START RECORDS FOR THIS EXERCISE

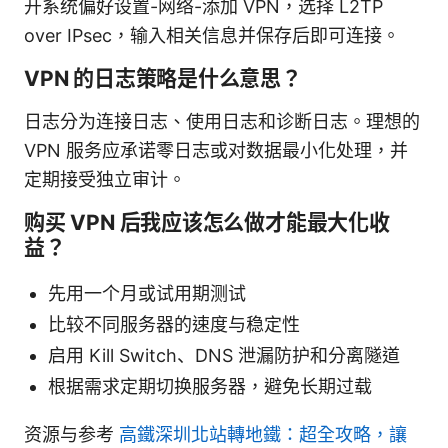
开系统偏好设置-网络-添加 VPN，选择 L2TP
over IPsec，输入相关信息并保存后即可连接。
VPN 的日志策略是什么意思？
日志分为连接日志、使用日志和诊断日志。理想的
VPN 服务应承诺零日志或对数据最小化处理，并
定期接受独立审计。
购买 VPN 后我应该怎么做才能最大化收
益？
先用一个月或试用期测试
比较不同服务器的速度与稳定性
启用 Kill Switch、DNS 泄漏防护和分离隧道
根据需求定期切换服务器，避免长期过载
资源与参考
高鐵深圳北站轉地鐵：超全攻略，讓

END RECORDS FOR THIS EXERCISE
START RECORDS FOR THIS EXERCISE

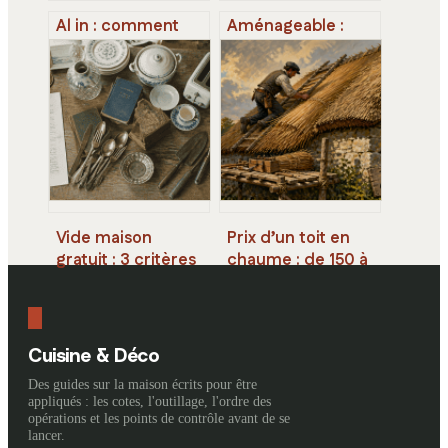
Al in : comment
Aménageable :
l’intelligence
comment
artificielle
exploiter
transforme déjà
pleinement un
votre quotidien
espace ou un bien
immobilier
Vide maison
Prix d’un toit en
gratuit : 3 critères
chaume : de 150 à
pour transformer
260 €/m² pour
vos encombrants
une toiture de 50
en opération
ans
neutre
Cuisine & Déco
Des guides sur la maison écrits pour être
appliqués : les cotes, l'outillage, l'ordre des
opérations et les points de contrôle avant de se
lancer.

END RECORDS FOR THIS EXERCISE
START RECORDS FOR THIS EXERCISE

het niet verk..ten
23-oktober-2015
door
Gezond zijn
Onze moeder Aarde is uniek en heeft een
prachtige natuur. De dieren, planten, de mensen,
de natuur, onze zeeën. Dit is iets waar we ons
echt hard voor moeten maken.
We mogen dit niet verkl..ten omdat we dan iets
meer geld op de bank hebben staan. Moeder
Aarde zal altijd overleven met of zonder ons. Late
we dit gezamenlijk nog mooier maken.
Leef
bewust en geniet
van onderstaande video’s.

END RECORDS FOR THIS EXERCISE

◆ ACTIVITY:
From the records above, quote only the lines running from the line with "over IPsec，输入相关信息并保存后即可连接。" to the line with "高鐵深圳北站轉地鐵：超全攻略，讓", both lines included.

◆ RESULT OF THIS EXERCISE:
over IPsec，输入相关信息并保存后即可连接。
VPN 的日志策略是什么意思？
日志分为连接日志、使用日志和诊断日志。理想的
VPN 服务应承诺零日志或对数据最小化处理，并
定期接受独立审计。
购买 VPN 后我应该怎么做才能最大化收
益？
先用一个月或试用期测试
比较不同服务器的速度与稳定性
启用 Kill Switch、DNS 泄漏防护和分离隧道
根据需求定期切换服务器，避免长期过载
资源与参考
高鐵深圳北站轉地鐵：超全攻略，讓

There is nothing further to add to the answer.